If Selfless was an out-of-body experience overwhelmed by the inescapable mechanics of modernity, Mise en Abyme functions as an interior inventory, encouraging meditation through subtler dynamics.

For the most part, Cousin is working more quietly here, incorporating mostly wordless vocal contributions from friends like Debard, Sarah Pagé, Naomie De Lorimier (N NAO), and Selfless contributor Noah. And although he's previously resisted singing on recordings — a decision he chalks up to "a lot of voice dysmorphia" — after difficulties securing clearance for some sampled materials, Cousin's own voice even landed an appearance on "Voix Sans Issue." (Pointing out that it's supposed to be an album about finding his voice, Cousin says it actually "makes more sense" than what he'd originally intended.)

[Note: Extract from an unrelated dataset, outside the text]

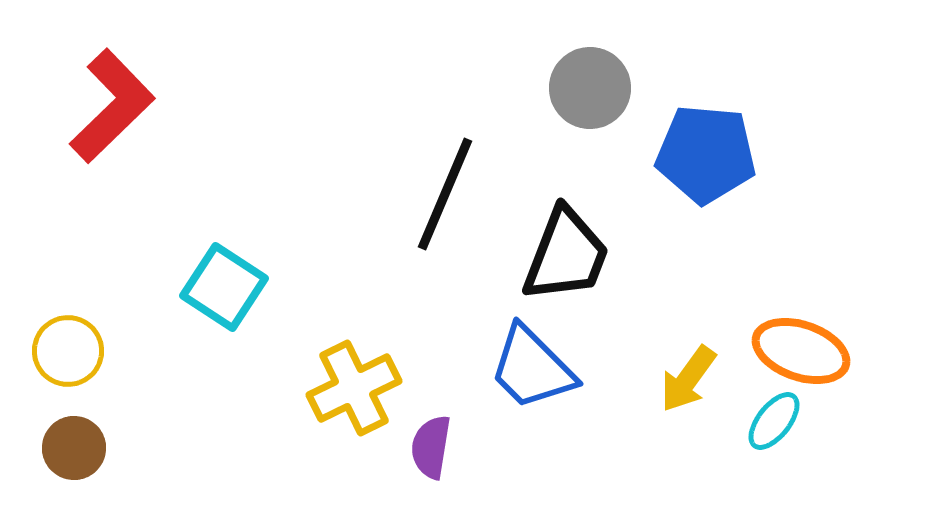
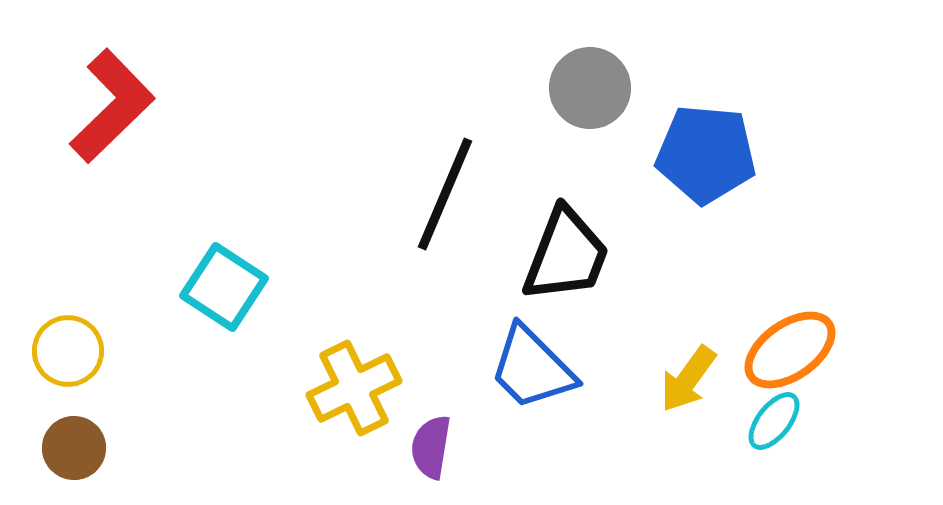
orange ellipse: moved 11 px left, 1 px up; rotated 54 degrees counterclockwise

Today, Cousin is doing better. Everyday Ago, a nomadic event series/community archive project he started as a way to put the means of concert production back in the hands of the artists, just celebrated its one-year anniversary; he's back on good terms with the Plant collective (at the time of our interview, Everyday Ago has two upcoming events scheduled in the space); and he recently entered a new romantic relationship.

He remains determined to see through the immigration process, applying for permanent residency while trying to navigate the chicken/egg paradox of residence and employment requirements. For now, he says, this works.
"I'm at a point in my life now where I've never been better, so it's kind of weird talking about this album where I'm like, 'Whoa, that was the complete opposite!'"
Mise en Abyme is out March 29 via Constellation.